After de novo assembly, the analysis of contigs, relies on comparative analysis with annotated genes or gene products of other organisms. The elucidation of the role of a specific sequence will necessitate a comparative analysis with annotated sequences from different organisms described in a wide range of databases (NCBI nr, UniProtKB/SwissProt, Gene Ontology (GO), KEGG, InterPro

(33)

and others). Searching these databases will generate rich and voluminous outputs that also need to be evaluated by scientists. The management of results produced by bioinformatic analyses of assembled transcriptomes also constitute a bottleneck for transcriptome interpretation. This aspect will be discussed later in Chapter IV.

Concluding remarks

The combination of target-based drug discovery and high-throughput transcriptome sequencing has opened the era of transcriptome-based drug discovery. In this context, the present work focuses on the detection of novel sequences inside transcriptomes after the reads have been assembled.

The next chapter presents the CONCO project, a successful initiative of unravelling the transcriptome of a non model organism in order to discover new drug candidates.

(34)

Chapter II- Venomics: discovery platform for tomorrow's drug candidates

Introduction

The term “venomics” was introduced to embrace techniques and methods intended to understand and characterize venom and venom glands toxin contents (Ménez et al., 2006). The venomics approach currently encompasses transcriptomic, proteomic, peptidomic and/or glycomic studies of venom and venom glands (de Graaf et al., 2009). The recent development of venomics has made this field a must for identifying tomorrow's drug candidates.

1- Venomous animals and their venom

In any habitat there is competition for resources, and every ecosystem on Earth supporting life contains poisonous or venomous organisms.

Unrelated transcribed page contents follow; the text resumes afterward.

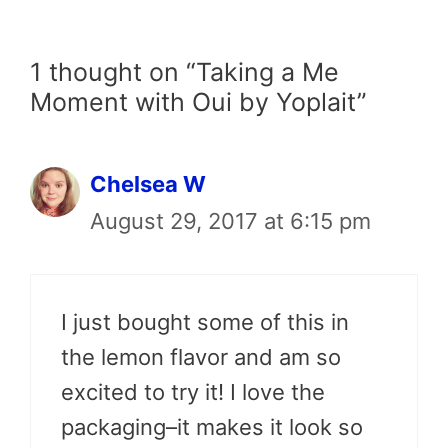
1 thought on “Taking a Me
Moment with Oui by Yoplait”
Chelsea W
August 29, 2017 at 6:15 pm
I just bought some of this in
the lemon flavor and am so
excited to try it! I love the
packaging–it makes it look so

One of the most fascinating techniques of capturing prey or defending oneself is the use of poison or venoms. Venom represents an adaptive trait and an example of convergent evolution (Fry, 2008). The animal kingdom includes more than 100,000 venomous species spread through major phyla such as chordates (reptiles, fishes, amphibians, mammals), echinoderms (starfishes, sea urchins), mollusks (cone snails, octopi), annelids (leeches), nemertines, arthropods (arachnids, insects, myriapods) and cnidarians (sea anemones, jellyfish, corals) (Mebs, 2002). Venomous animals typically possess venom-producing exocrine glands coupled to a delivery system including barbs, beaks, fangs, harpoons, pincers, proboscises, spines, spurs and stingers (Fry, 2009). The ecological advantages conferred by a venom system are evident from the extraordinarily diverse range of animals that have evolved venoms for the purposes of predation, defense or competitor deterrence (King, 2011).

Venoms are deadly cocktails, each comprising unique mixtures of peptides and proteins naturally tailored by Natural Selection to act on vital systems of the prey or victim. Venom toxins disturb the activity of critical enzymes, receptors, or ion channels, thus disarranging the central and peripheral nervous systems, the cardiovascular and the neuromuscular systems, blood coagulation and homeostasis (Ménez et al., 2002). Venoms often include protease inhibitors and stabilizing agents that protect them from internal and external (high temperature) detrimental effects, and hence preserve them in the glands for weeks. It is estimated that they are composed of a mixture of 200 to 1000 peptides and proteins, most of which have not been characterised (Ménez et al., 2006; Biass at al., 2009). Multiplying the number of potential venom components by the number of venomous species makes it easy to understand what a natural resource of bioactives venoms represents (Escoubas and King, 2009).